Alzo gli occhi al cielo. Purtroppo, riconosco quel timbro di voce potente.

Il dio è appoggiato ad un tronco, le braccia incrociate sul petto. Lo sguardo penetrante.
«Altrimenti?» lo sfido, ma non riesco a trattenere un sorriso.

«Fidati, non vuoi sapere le conseguenze.»
Solleva un angolo della bocca, poi dalla tasca dei pantaloni tira fuori una lama.
No, non una lama qualsiasi. Il mio pugnale.

Spalanco la bocca, strabuzzo gli occhi.
«Perché ce l'hai tu?» esclamo stupita. Non sono più indifesa, ora ho la mia amata arma.
Vorrei piangere di gioia.

Velocemente mi tiro su, avvicinandomi al dio Asael. Allungo una mano per afferrare il pugnale.
In una frazione di secondo mi attira a lui, il suo braccio intorno alla mia vita.

Il mio respiro è corto.
«Hai messo il vestito. Ti sta divinamente.» sussurra, suasivo.
Ignoro il brivido che mi attraversa.
«Dammi il pugnale.» replico, in qualche modo la mia voce è decisa e non trema.

Mi alzo in punta di piedi e con uno strattone riprendo la lama. Mi libero dalla sua presa, barcollando all'indietro.
«Stavolta mi seguirai?»

Tendo le labbra, non rispondo.
Distolgo lo sguardo dal suo sorriso beffardo, e con il pugnale taglio lo strascico e buona parte della veste.

Il dio mi rivolge uno sguardo interrogativo.
Mi volto ad osservare il suo profilo divino.
La mandibola è tesa, il viso è in perfetta armonia. È così impeccabile da destabilizzarmi.

I capelli sono soffici, ineccepibili, ogni suo centimetro di pelle è perfetta. È divino.

«Dove stiamo andando?»
«Non essere impaziente. È un difetto troppo umano.»
Oltre il suo profilo, anche la sua voce è tagliente.
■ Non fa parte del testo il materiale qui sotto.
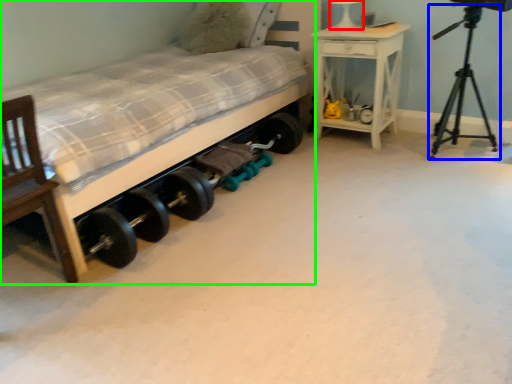 Question: Considering the real-world distances, which object is farthest from table lamp (highlighted by a red box)? tripod (highlighted by a blue box) or bed (highlighted by a green box)?

Choices:
 (A) tripod
 (B) bed

Answer: (B) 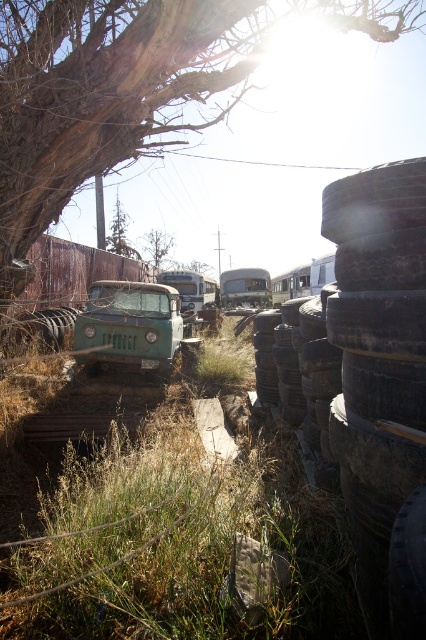 You are standing in the junkyard and want to walk from the green grass at center to the vintage green Jeep parked in the midground. Which direction should you walk to avoid the brown rough tree at upper center?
Scuoto la testa e blocco i pensieri irrazionali. Devo smettere di riflettere su queste cose.
E se gli dei potessero leggere nel pensiero?
No, impossibile.

Regna un silenzio imbarazzante.
Decido di rompere il ghiaccio, forse con una domanda che non dovrei fare.
«Cos'era quel liquido dorato?»
«Fai molte domande. Gli dei non apprezzano quando il loro spazio personale viene invaso.» dichiara, continuando a guardare davanti a sé.

«Non sto invadendo il tuo spazio personale! È colpa tua se mi trovo qui, e tutto quello che sto chiedendo è di tornare a casa.» sbotto, furiosa. Sono stanca.
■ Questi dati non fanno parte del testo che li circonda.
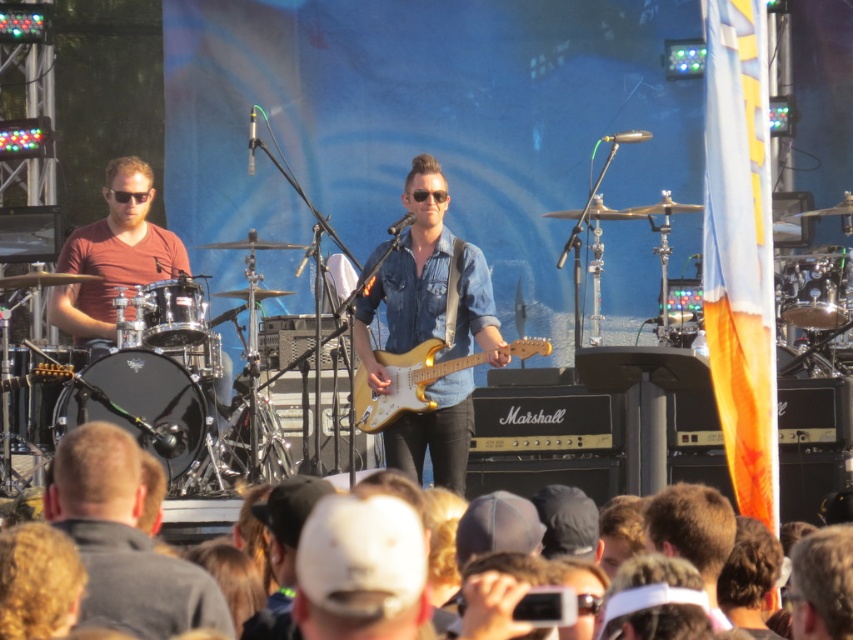 You are a photographer standing at the back of the crowd. You want to take a photo of the denim shirt at center. Where should you aim your camera?

You should aim your camera at point (x=408, y=275) to capture the denim shirt at center.

You are a stagehand who needs to transport both the shiny black drum at left and the shiny black drum at center right. If your truck has a loading space that can only accommodate items up to the width of the narrower drum, which drum should you load first to ensure both can fit?

You should load the shiny black drum at center right first since it is narrower than the shiny black drum at left. This way, both drums can fit within the truck space as the narrower one will occupy less width, allowing the wider drum to be placed alongside or after without exceeding the limit.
Aspetto una sua replica, quando davanti a me trovo una struttura complicata.
Un tempio. Il tempio degli dei.

«Siamo arrivati, Evara.» ghigna e mi procede.
«Benvenuta, cara! Che piacere finalmente incontrarti!» una voce acuta proviene dall'interno.

Guardo il dio, che rotea gli occhi. Non è buon segno.
Da un portone esce una ragazza. È molto bassa, ma sembra gentile. Eppure, l'apparenza inganna. Rimango scettica.

I capelli dorati arrivano fino al mento, una frangetta scompigliata incornicia il volto lentiggionoso.

Osserva la mia veste, e con un sorriso orgoglioso mi afferra dolcemente le mani.
«Hai tagliato la gonna! Ottima mossa.»
I suoi occhi chiari brillano alla luce della luna, mentre mi conduce dentro il tempio.

Le pareti sono decorate con drappi di tende pesanti, vasi di cristallo sono poggiati su piedistalli pregiati. È tutto così aureo, surreale.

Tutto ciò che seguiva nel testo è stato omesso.